En soutien à l'appui de la thèse de la patrilinéarité initiale, juste pour montrer que ce n'est pas "un délire de cette pauvre Nath3" voir l'excellente contribution en ligne de Joseph Mélèze Professeur émérite de l’Université de Paris-I Panthéon-Sorbonne
http://grenier2.clio.fr/BIBLIOTHEQUE/Pere_ou_mere__Aux_origines_de_la_matrilinearite_juive.asp
extrait :
Le fait est que ni la nullité juridique du mariage mixte ni la règle de la filiation matrilinéaire ne sont nulle part proclamées par le législateur biblique. Sans doute la Tora réprouve-t-elle l'union avec l'étranger comme un danger potentiel pour l'intégrité du culte du vrai Dieu (Ex. 34, 16 ; Deut. 7, 1-5). Cependant, plusieurs couples mixtes sont présents dans le récit biblique. Joseph épouse Asénath, fille du prêtre égyptien Poti-Phéra, que Pharaon lui donne pour femme (Gen. 41, 45) ; Moïse prend pour femme Séphora, fille du prêtre madianite Jethro (Ex. 2, 21) ; plus tard, on lui attribuera une femme « koushite » (Nmb. 12, 1), ce qui pourrait signifier qu'il a épousé aussi une « Éthiopienne », à moins que le terme ne renvoie à la Madianite Séphora. La légende se chargera plus tard de judaïser rétrospectivement ces étrangères, soit en les convertissant au judaïsme soit en leur attribuant une origine israélite. En fait, à cette époque lointaine, la femme étrangère était, par son mariage avec un juif, intégrée à la société juive ; le problème de sa judéité et de celle de ses enfants était ainsi résolu à l'avance.

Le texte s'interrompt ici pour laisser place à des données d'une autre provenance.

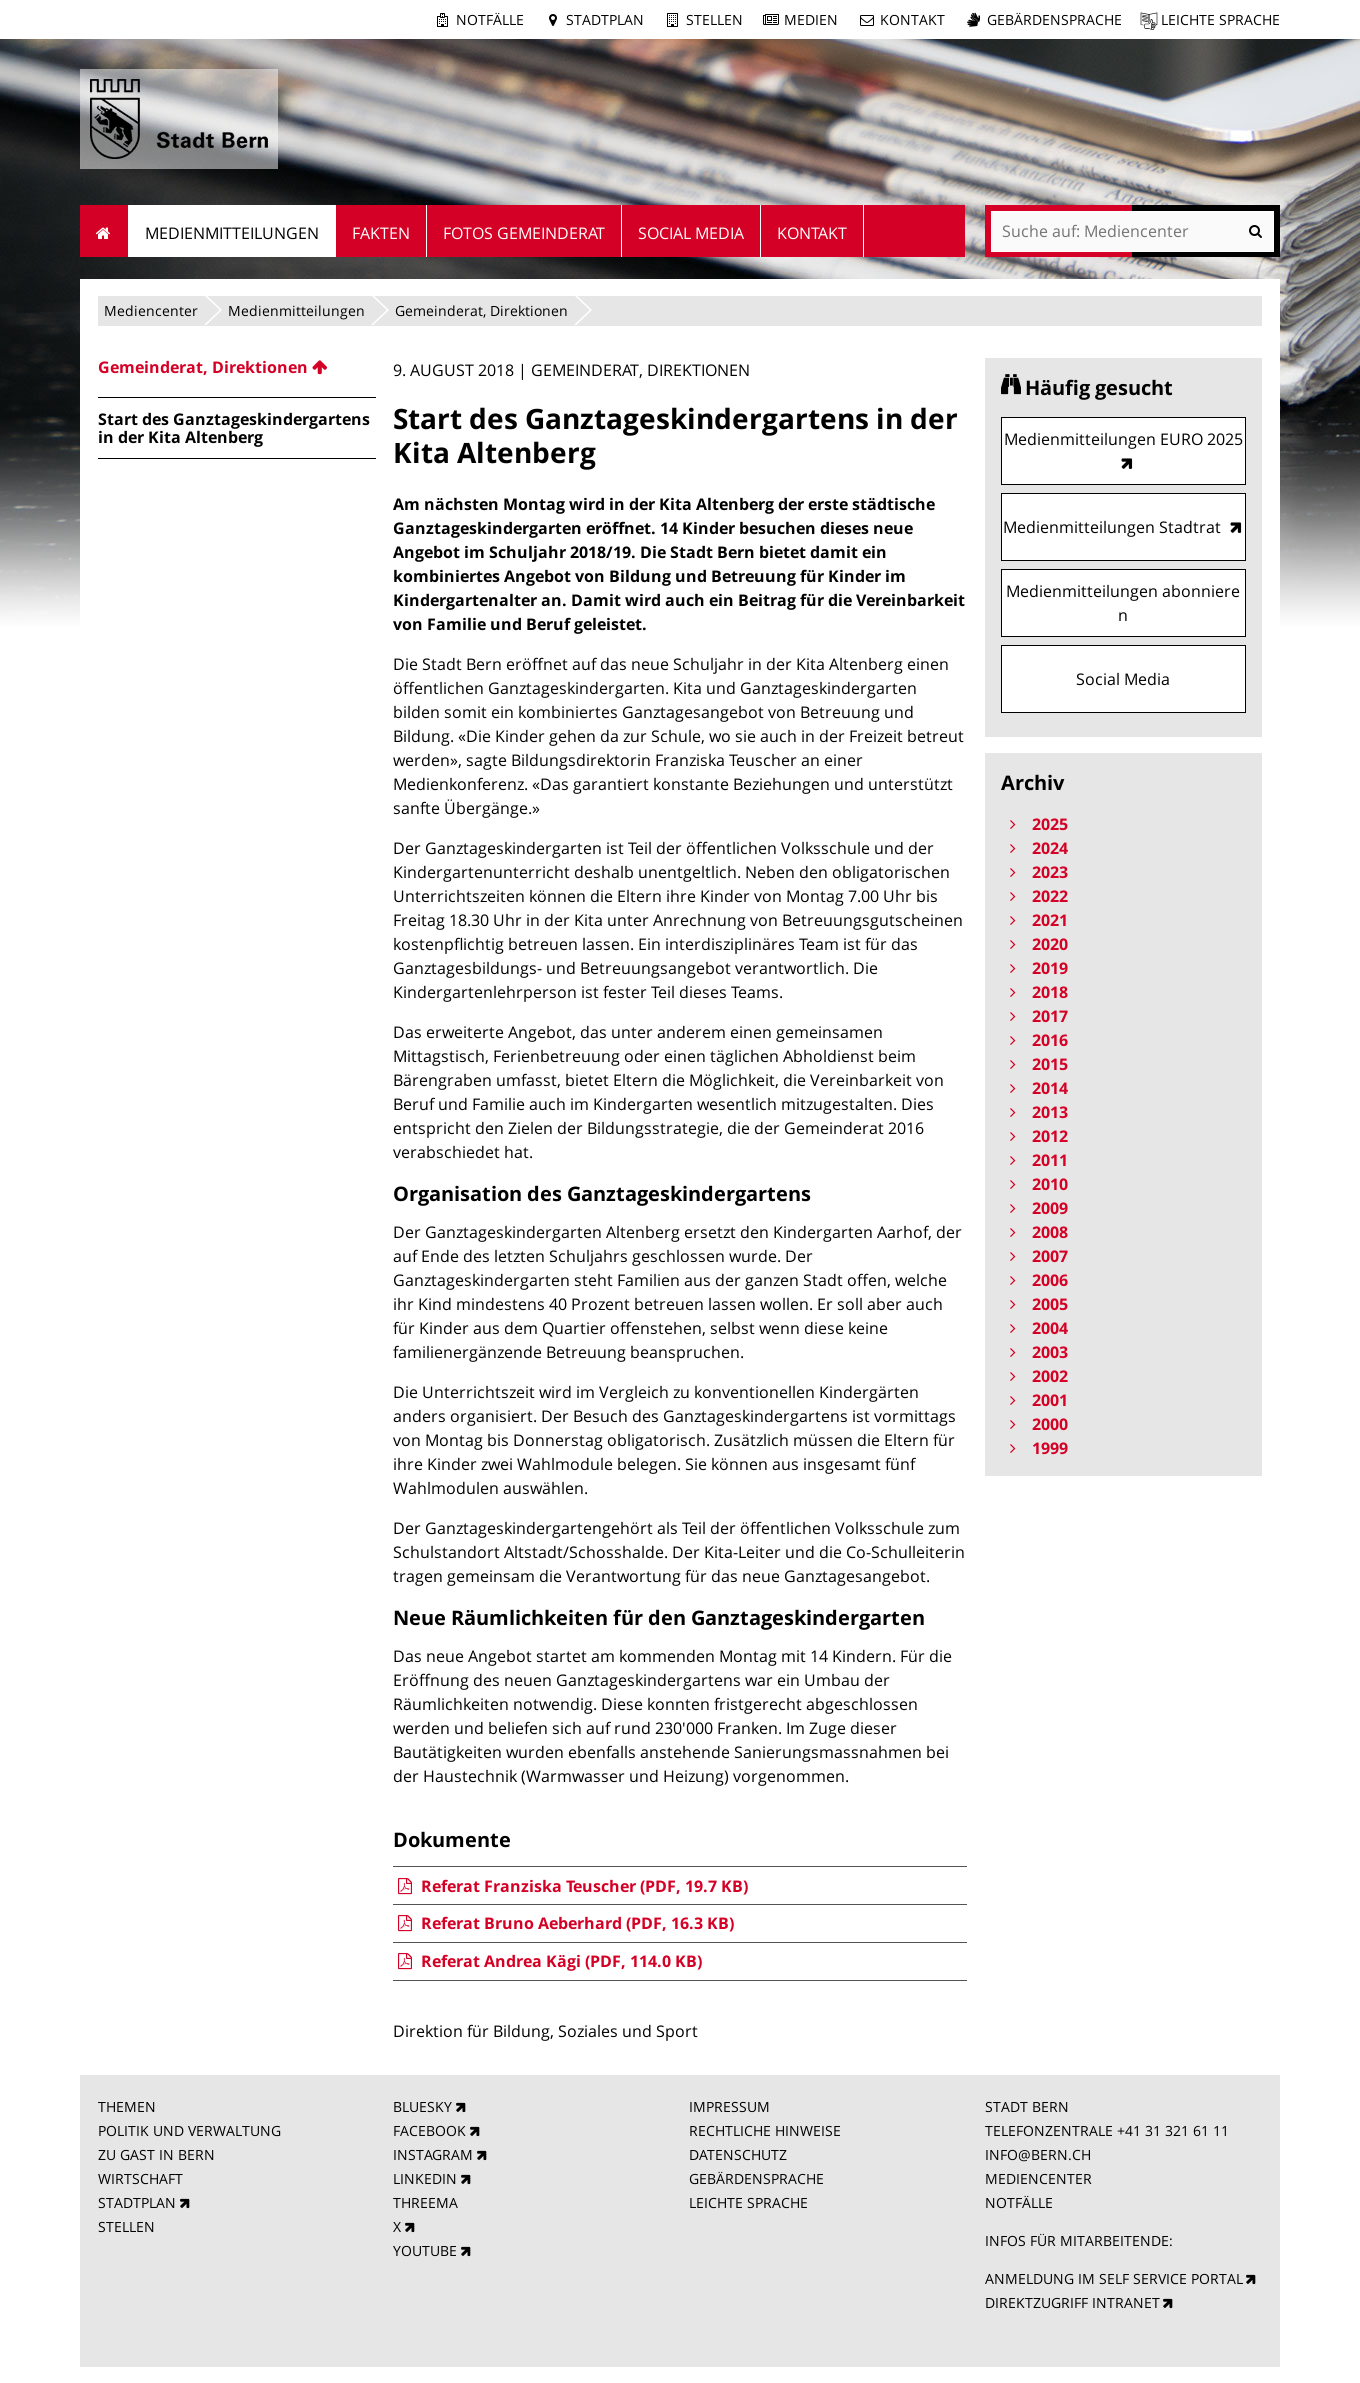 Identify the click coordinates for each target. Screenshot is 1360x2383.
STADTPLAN (137, 2202)
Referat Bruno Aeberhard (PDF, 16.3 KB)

Dans la perspective de l'histoire du droit cette situation est paradoxale. La matrilinéarité est en contradiction avec la loi biblique, résolument patrilinéaire ; elle fait figure d'exception dans le droit familial rabbinique lui-même qui, en dehors de la filiation, respecte la patrilinéarité pour les règles qui fixent les liens de parenté et celles qui président aux successions à cause de mort. Il en va ainsi, par exemple, pour le sacerdoce héréditaire : on n'est pas cohen par sa mère, mais par son père. Le Talmud de Babylone résume cette situation dans une formule lapidaire : « La famille du père est considérée comme étant celle de l'enfant, la famille de la mère ne l'est pas » (TB, Baba Batra 109b). En somme, ainsi que s'est appliqué à le démonter notre confrère américain Shaye Cohen, la matrilinéarité apparaît comme une innovation introduite dans le droit juif par les Sages de la Michna, en rupture avec la loi biblique observée par les juifs à l'époque du Second Temple.